Equity Crowdfunding The Stage Is Now Set

Final Rules for Title III of the JOBS Act Are Set

This sets the stage for equity crowdfunding to continue its exponential growth over the next 3-5 years, on top of the existing market for accredited investors.With Title III passed on Friday, the next 3-5 years are going to see exponential growth in equity crowdfunding as non-accredited investors as well as accredited investors can invest in start-ups.

Title III equity crowdfunding will kick off and go live in 90 days, once a commenting period takes place and the new final rulings are published in the federal register.

Crowdfunding is expected to surpass VC in 2016 at $34B a year in total crowdfunding online, across all types of crowdfunding. By bringing in a new class of investors with Title III, we can expect further growth of the equity market as venture capital continues to move online.

The public has been waiting on Title III equity crowdfunding for three and a half years now, as the SEC continuously stalled in finalizing rules to allow non-accredited investors to come into the market and invest in startups under Title III.

As equity crowdfunding with non-accredited investors under Title III comes into effect, it will have massive implications for startups and investors alike, allowing everyday citizens to invest in startups. This will open up a tremendous amount of capital available to early stage companies.

equity crowdfundingTitle III Quick Summary of Contents

  • Equity crowdfunding expands to include non-accredited investor participation
  • The new rules will go into place after a 90 day commenting period and publishing
  • Startups and small businesses can raise up to $1M in a period of a year
  • Investors making <$100,000 per year can invest the greater of $2,000 or 5% of annual income
  • Investors making >$100,000 per year can invest up to 10% of their annual income
  • Offerings must be made via Broker-Dealer or Portal Intermediary
  • Significant disclosures are required for companies to help provide transparency

Read The Full SEC Guidelines Here

Implications for Equity Crowdfunding and Venture Capital

This marks the first time in over eighty years that everyday citizens will have access to investing in early stage companies. The barriers everyday citizens have experienced in participating in early stage private investing are slowly but surely going away.

Wealthy institutions, VCs, and Angels have had exclusive access to investing in high-growth startups, but with Title III we see the beginning of a more level playing field for information and access for everyday investors to early stage private investments.

This isn’t to say that VC and angel investing as we know it will die. Rather, a hybrid model will emerge where VC’s and Angels will lead and set the terms at which they want to invest, and then leverage equity crowdfunding platforms for distribution to a much larger set of investors.

Disclosure by Companies

Consistent with Title III of the JOBS Act, the proposed rules would require companies conducting a crowdfunding offering to file certain information with the SEC, provide it to investors and the relevant intermediary facilitating the crowdfunding offering, and make it available to potential investors.
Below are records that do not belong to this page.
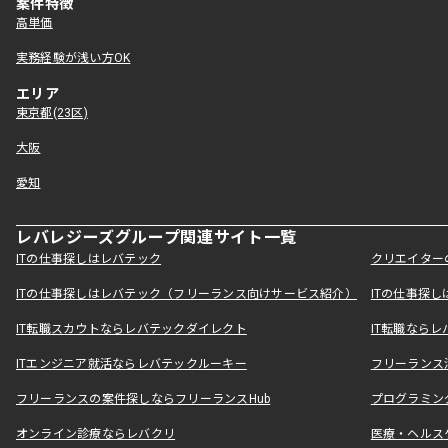
案件特徴
高単価
実務経験が浅い方OK
エリア
東京都(23区)
大阪
愛知
レバレジーズグループ関連サイト一覧
ITの仕事探しはレバテック
クリエイター
ITの仕事探しはレバテック（フリーランス向けサービス紹介）
ITの仕事探
IT転職スカウトならレバテックダイレクト
IT転職なら
ITエンジニア就活ならレバテックルーキー
フリーランス
フリーランスの案件探しならフリーランスHub
プログラミン
オンライン診療ならレバクリ
医療・ヘルス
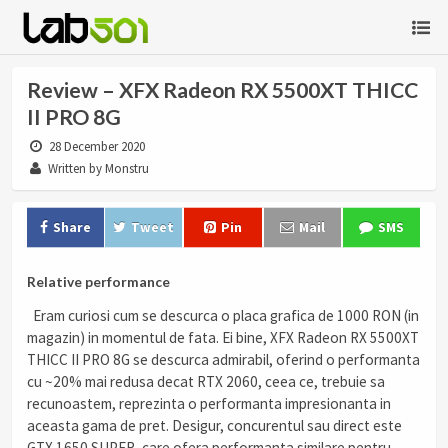
Review – XFX Radeon RX 5500XT THICC
II PRO 8G
28 December 2020
Written by Monstru
Share
Tweet
Pin
Mail
SMS
Relative performance
Eram curiosi cum se descurca o placa grafica de 1000 RON (in
magazin) in momentul de fata. Ei bine, XFX Radeon RX 5500XT
THICC II PRO 8G se descurca admirabil, oferind o performanta
cu ~20% mai redusa decat RTX 2060, ceea ce, trebuie sa
recunoastem, reprezinta o performanta impresionanta in
aceasta gama de pret. Desigur, concurentul sau direct este
GTX 1650 SUPER, care ofera performanta similare pentru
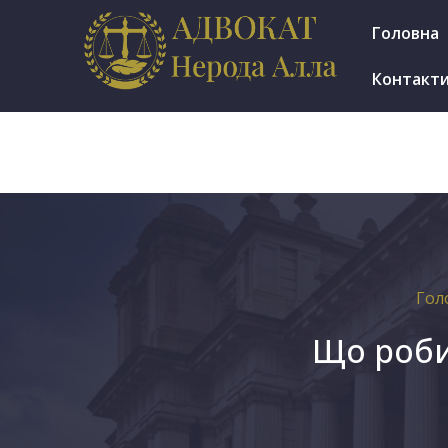
м.Ірпінь, вул. Мінеральна 7е, оф. 1002
Головна
Пн.-Пт.: 9.30-17.30
Контакт
Гол
Що роби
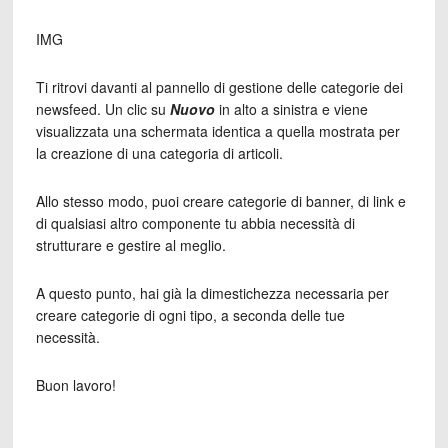
IMG
Ti ritrovi davanti al pannello di gestione delle categorie dei
newsfeed. Un clic su
Nuovo
in alto a sinistra e viene
visualizzata una schermata identica a quella mostrata per
la creazione di una categoria di articoli.
Allo stesso modo, puoi creare categorie di banner, di link e
di qualsiasi altro componente tu abbia necessità di
strutturare e gestire al meglio.
A questo punto, hai già la dimestichezza necessaria per
creare categorie di ogni tipo, a seconda delle tue
necessità.
Buon lavoro!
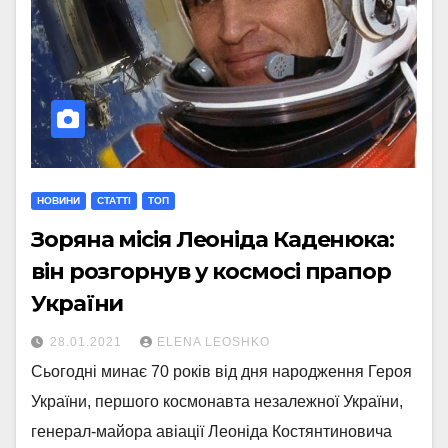
НОВИНИ
СТАТТI
ТОП
Зоряна місія Леоніда Каденюка:
він розгорнув у космосі прапор
України
28.01.2021
ELENA LEOSHKO
Сьогодні минає 70 років від дня народження Героя
України, першого космонавта незалежної України,
генерал-майора авіації Леоніда Костянтиновича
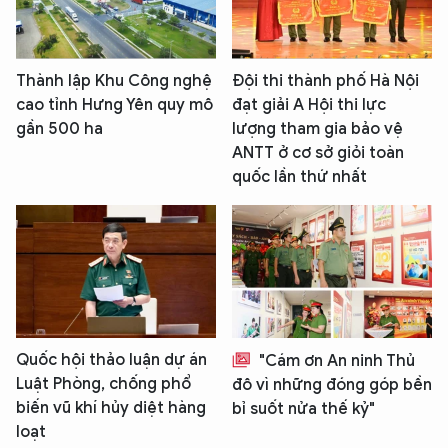
Thành lập Khu Công nghệ
Đội thi thành phố Hà Nội
cao tỉnh Hưng Yên quy mô
đạt giải A Hội thi lực
gần 500 ha
lượng tham gia bảo vệ
ANTT ở cơ sở giỏi toàn
quốc lần thứ nhất
Quốc hội thảo luận dự án
"Cám ơn An ninh Thủ
Luật Phòng, chống phổ
đô vì những đóng góp bền
biến vũ khí hủy diệt hàng
bỉ suốt nửa thế kỷ"
loạt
In its offering documents, among the things the company would be required to disclose:

  • Information about officers and directors as well as owners of 20 percent or more of the company.
  • A description of the company’s business and the use of proceeds from the offering.
  • The price to the public of the securities being offered, the target offering amount, the deadline to reach the target offering amount, and whether the company will accept investments in excess of the target offering amount.
  • Certain related-party transactions.
  • A description of the financial condition of the company.
  • Financial statements of the company that, depending on the amount offered and sold during a 12-month period, would have to be accompanied by a copy of the company’s tax returns or reviewed or audited by an independent public accountant or auditor.